The Frobenius problem \cite{brauer1942,frobenius1912} is to find, for a given
set $a_1,\ldots,a_m$ of relatively prime integers, the largest number which is
\emph{not} a linear combination of $a_1,\ldots,a_m$ with nonnegative integer
coefficients.

Given a set $a_1,\ldots,a_m$ of relatively prime positive integers, let us
agree to call a number \emph{representable} if it is a linear combination
of $a_1,\ldots,a_m$ with nonnegative integer coefficients; otherwise we
call it \emph{nonrepresentable}.

The fact that every sufficiently large positive integer is representable
(given relatively prime $a_1,\ldots,a_m$) has been rediscovered many times,
and makes a good exercise in a course in elementary number theory.

The Frobenius probelm has a long history. (See \cite{selmer1977} for
a list of references.) In 1884, J. J. Sylvester \cite{sylvester1884}
completely solved the problem for $m=2$. He found that if $a$ and $b$
are positive integers such that $(a,b) = 1$, then every $n\geq(a-1)(b-1)$
can be expressed in the form $n = xa + by$ where $x,y$ are nonnegative
integers, and $ab - a - b$ cannot be so expressed. That is, the largest
nonrepresentable number in this case is $ab - a - b$. Sylvester also
found that among the $(a-1)(b-1)$ numbers $0,1,2,\ldots,ab-a-b$,
exactly half are representable and half are nonrepresentable.

When $m = 3$, no closed-form expression for the largest nonrepresentable
number is known (except in some special cases), although there do exist
algorithms for calculating it.

In the general case, various upper bounds are known for the largest
nonrepresentable number, and closed-form expressions are known in a few
special cases, for example, in the case that $a_1,\ldots,a_m$ are in
arithmetic progression \cite{bateman1958,roberts1957}.

In this note we consider an aspect of the case $m=2$ which seems not
to have been examined previously.
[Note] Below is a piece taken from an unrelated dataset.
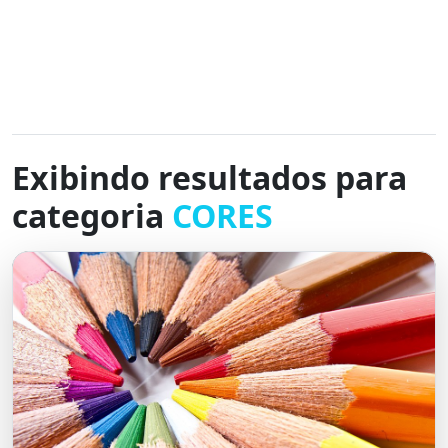
Exibindo resultados para
categoria
CORES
We start by defining two notations.

For given $a,b$ with $(a,b) = 1$, let $\NR(a,b)$ denote the \emph{set}
of numbers nonrepresentable in terms of $a,b$. Thus, $\NR(a,b)$ is the
set of all those nonnegative integers $n$ which \emph{cannot} be
expressed in the form $n = ax + by$, where $x,y$ are nonnegative
integers. Let
\[ S(a,b) = \sum\{n:n\in \NR(a,b) \} \]
equal the \emph{sum} of the numbers nonrepresentable in terms of $a$
and $b$.

Although Sylvester showed that exactly $\frac12(a-1)(b-1)$ of the numbers
$0,1,2,\ldots,ab-a-b$ are nonrepresentable, that is that
\[ |\NR(a,b)| = \frac12(a-1)(b-1), \]
additional information about the nonrepresentable would be provided by an
estimate of their sum $S(a,b) = \sum\{n:n\in \NR(a,b) \}$.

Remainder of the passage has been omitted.